→ **Activity**
Retype every entry precisely and keep each line whole.

→ **Supplied records**
* * * * * * *

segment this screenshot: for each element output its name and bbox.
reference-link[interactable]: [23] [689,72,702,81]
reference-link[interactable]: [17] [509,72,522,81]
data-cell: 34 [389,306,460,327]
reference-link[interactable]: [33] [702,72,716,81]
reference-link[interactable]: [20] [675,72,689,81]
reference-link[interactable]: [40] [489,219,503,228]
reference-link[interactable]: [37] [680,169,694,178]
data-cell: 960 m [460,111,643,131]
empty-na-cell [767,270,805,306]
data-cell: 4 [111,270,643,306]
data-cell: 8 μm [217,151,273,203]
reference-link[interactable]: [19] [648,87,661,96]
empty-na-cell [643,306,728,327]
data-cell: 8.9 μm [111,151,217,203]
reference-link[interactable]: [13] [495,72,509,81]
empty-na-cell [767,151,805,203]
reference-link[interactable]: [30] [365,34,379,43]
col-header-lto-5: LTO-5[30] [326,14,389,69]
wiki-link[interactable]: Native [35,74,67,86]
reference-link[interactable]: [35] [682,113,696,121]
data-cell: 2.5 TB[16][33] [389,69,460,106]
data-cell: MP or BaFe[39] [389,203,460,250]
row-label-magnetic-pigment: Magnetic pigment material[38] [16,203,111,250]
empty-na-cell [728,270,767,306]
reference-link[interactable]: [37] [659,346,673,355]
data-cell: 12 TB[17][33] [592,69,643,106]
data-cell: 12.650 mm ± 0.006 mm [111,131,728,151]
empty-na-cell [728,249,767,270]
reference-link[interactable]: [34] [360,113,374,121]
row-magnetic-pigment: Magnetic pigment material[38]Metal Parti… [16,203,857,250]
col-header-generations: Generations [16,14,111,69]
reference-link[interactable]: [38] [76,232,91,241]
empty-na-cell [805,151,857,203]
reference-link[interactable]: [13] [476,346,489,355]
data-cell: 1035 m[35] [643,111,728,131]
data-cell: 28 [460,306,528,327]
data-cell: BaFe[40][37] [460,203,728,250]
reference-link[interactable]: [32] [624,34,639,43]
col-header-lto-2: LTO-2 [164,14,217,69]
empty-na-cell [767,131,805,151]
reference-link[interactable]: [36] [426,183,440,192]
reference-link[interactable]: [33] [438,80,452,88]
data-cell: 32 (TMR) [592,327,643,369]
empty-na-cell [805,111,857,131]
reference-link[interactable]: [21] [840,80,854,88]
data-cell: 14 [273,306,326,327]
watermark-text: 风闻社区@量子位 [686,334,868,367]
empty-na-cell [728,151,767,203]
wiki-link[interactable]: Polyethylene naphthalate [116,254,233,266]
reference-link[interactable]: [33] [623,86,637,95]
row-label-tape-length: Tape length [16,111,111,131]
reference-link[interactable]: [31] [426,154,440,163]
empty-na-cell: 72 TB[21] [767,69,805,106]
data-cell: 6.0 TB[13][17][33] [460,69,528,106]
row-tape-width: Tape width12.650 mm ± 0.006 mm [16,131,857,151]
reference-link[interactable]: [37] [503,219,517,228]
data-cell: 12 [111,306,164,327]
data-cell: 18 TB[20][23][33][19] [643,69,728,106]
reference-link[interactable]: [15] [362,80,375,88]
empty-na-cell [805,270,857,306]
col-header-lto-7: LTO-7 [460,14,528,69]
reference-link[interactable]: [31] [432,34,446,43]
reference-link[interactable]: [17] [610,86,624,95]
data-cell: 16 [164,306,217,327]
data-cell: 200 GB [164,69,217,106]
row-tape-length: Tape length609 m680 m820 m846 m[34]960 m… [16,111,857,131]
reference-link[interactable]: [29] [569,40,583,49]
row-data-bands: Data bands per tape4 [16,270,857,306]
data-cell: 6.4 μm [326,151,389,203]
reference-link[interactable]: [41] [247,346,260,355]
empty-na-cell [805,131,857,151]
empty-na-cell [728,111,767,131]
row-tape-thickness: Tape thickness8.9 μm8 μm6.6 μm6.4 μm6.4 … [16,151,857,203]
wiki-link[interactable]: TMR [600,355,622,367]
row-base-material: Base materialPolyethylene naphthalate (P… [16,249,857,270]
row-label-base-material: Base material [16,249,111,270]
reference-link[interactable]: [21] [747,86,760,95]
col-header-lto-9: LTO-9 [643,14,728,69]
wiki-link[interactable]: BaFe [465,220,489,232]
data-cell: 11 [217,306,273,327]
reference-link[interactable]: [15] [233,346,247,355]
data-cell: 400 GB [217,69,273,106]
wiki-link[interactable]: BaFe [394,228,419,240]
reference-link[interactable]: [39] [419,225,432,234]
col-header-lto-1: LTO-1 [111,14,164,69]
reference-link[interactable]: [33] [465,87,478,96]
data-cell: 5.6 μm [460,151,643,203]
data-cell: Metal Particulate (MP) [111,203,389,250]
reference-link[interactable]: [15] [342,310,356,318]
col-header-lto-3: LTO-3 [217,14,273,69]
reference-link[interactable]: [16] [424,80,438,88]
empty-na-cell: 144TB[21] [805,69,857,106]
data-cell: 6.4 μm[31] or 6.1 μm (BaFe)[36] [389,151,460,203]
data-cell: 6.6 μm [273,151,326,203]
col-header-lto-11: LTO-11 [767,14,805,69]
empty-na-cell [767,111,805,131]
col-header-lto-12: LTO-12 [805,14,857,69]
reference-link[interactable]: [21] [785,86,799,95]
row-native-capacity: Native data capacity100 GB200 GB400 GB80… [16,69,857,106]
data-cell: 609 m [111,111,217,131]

* * * * * * *

→ **Solution below**
segment this screenshot: for each element output its name and bbox.
reference-link[interactable]: [23] [689,72,702,81]
reference-link[interactable]: [17] [509,72,522,81]
data-cell: 34 [389,306,460,327]
reference-link[interactable]: [33] [702,72,716,81]
reference-link[interactable]: [20] [675,72,689,81]
reference-link[interactable]: [40] [489,219,503,228]
reference-link[interactable]: [37] [680,169,694,178]
data-cell: 960 m [460,111,643,131]
empty-na-cell [767,270,805,306]
data-cell: 4 [111,270,643,306]
data-cell: 8 μm [217,151,273,203]
reference-link[interactable]: [19] [648,87,661,96]
empty-na-cell [643,306,728,327]
data-cell: 8.9 μm [111,151,217,203]
reference-link[interactable]: [13] [495,72,509,81]
empty-na-cell [767,151,805,203]
reference-link[interactable]: [30] [365,34,379,43]
col-header-lto-5: LTO-5[30] [326,14,389,69]
wiki-link[interactable]: Native [35,74,67,86]
reference-link[interactable]: [35] [682,113,696,121]
data-cell: 2.5 TB[16][33] [389,69,460,106]
data-cell: MP or BaFe[39] [389,203,460,250]
row-label-magnetic-pigment: Magnetic pigment material[38] [16,203,111,250]
empty-na-cell [728,270,767,306]
reference-link[interactable]: [37] [659,346,673,355]
data-cell: 12 TB[17][33] [592,69,643,106]
data-cell: 12.650 mm ± 0.006 mm [111,131,728,151]
empty-na-cell [728,249,767,270]
reference-link[interactable]: [34] [360,113,374,121]
row-magnetic-pigment: Magnetic pigment material[38]Metal Parti… [16,203,857,250]
col-header-generations: Generations [16,14,111,69]
reference-link[interactable]: [38] [76,232,91,241]
empty-na-cell [805,151,857,203]
reference-link[interactable]: [13] [476,346,489,355]
data-cell: 1035 m[35] [643,111,728,131]
data-cell: 28 [460,306,528,327]
data-cell: BaFe[40][37] [460,203,728,250]
reference-link[interactable]: [32] [624,34,639,43]
col-header-lto-2: LTO-2 [164,14,217,69]
empty-na-cell [767,131,805,151]
reference-link[interactable]: [36] [426,183,440,192]
reference-link[interactable]: [33] [438,80,452,88]
data-cell: 32 (TMR) [592,327,643,369]
empty-na-cell [805,111,857,131]
reference-link[interactable]: [21] [840,80,854,88]
data-cell: 14 [273,306,326,327]
watermark-text: 风闻社区@量子位 [686,334,868,367]
empty-na-cell [728,151,767,203]
wiki-link[interactable]: Polyethylene naphthalate [116,254,233,266]
reference-link[interactable]: [33] [623,86,637,95]
row-label-tape-length: Tape length [16,111,111,131]
reference-link[interactable]: [31] [426,154,440,163]
empty-na-cell: 72 TB[21] [767,69,805,106]
data-cell: 6.0 TB[13][17][33] [460,69,528,106]
row-tape-width: Tape width12.650 mm ± 0.006 mm [16,131,857,151]
reference-link[interactable]: [37] [503,219,517,228]
data-cell: 12 [111,306,164,327]
data-cell: 18 TB[20][23][33][19] [643,69,728,106]
reference-link[interactable]: [15] [362,80,375,88]
empty-na-cell [805,270,857,306]
col-header-lto-7: LTO-7 [460,14,528,69]
reference-link[interactable]: [31] [432,34,446,43]
reference-link[interactable]: [17] [610,86,624,95]
data-cell: 16 [164,306,217,327]
data-cell: 200 GB [164,69,217,106]
row-tape-length: Tape length609 m680 m820 m846 m[34]960 m… [16,111,857,131]
reference-link[interactable]: [29] [569,40,583,49]
row-data-bands: Data bands per tape4 [16,270,857,306]
data-cell: 6.4 μm [326,151,389,203]
reference-link[interactable]: [41] [247,346,260,355]
empty-na-cell [805,131,857,151]
empty-na-cell [728,111,767,131]
row-tape-thickness: Tape thickness8.9 μm8 μm6.6 μm6.4 μm6.4 … [16,151,857,203]
wiki-link[interactable]: TMR [600,355,622,367]
row-base-material: Base materialPolyethylene naphthalate (P… [16,249,857,270]
row-label-base-material: Base material [16,249,111,270]
reference-link[interactable]: [21] [747,86,760,95]
col-header-lto-9: LTO-9 [643,14,728,69]
wiki-link[interactable]: BaFe [465,220,489,232]
data-cell: 11 [217,306,273,327]
reference-link[interactable]: [15] [233,346,247,355]
data-cell: 400 GB [217,69,273,106]
wiki-link[interactable]: BaFe [394,228,419,240]
reference-link[interactable]: [39] [419,225,432,234]
col-header-lto-1: LTO-1 [111,14,164,69]
reference-link[interactable]: [33] [465,87,478,96]
data-cell: 5.6 μm [460,151,643,203]
data-cell: Metal Particulate (MP) [111,203,389,250]
reference-link[interactable]: [15] [342,310,356,318]
col-header-lto-3: LTO-3 [217,14,273,69]
reference-link[interactable]: [16] [424,80,438,88]
empty-na-cell: 144TB[21] [805,69,857,106]
data-cell: 6.4 μm[31] or 6.1 μm (BaFe)[36] [389,151,460,203]
data-cell: 6.6 μm [273,151,326,203]
col-header-lto-11: LTO-11 [767,14,805,69]
empty-na-cell [767,111,805,131]
col-header-lto-12: LTO-12 [805,14,857,69]
reference-link[interactable]: [21] [785,86,799,95]
row-native-capacity: Native data capacity100 GB200 GB400 GB80… [16,69,857,106]
data-cell: 609 m [111,111,217,131]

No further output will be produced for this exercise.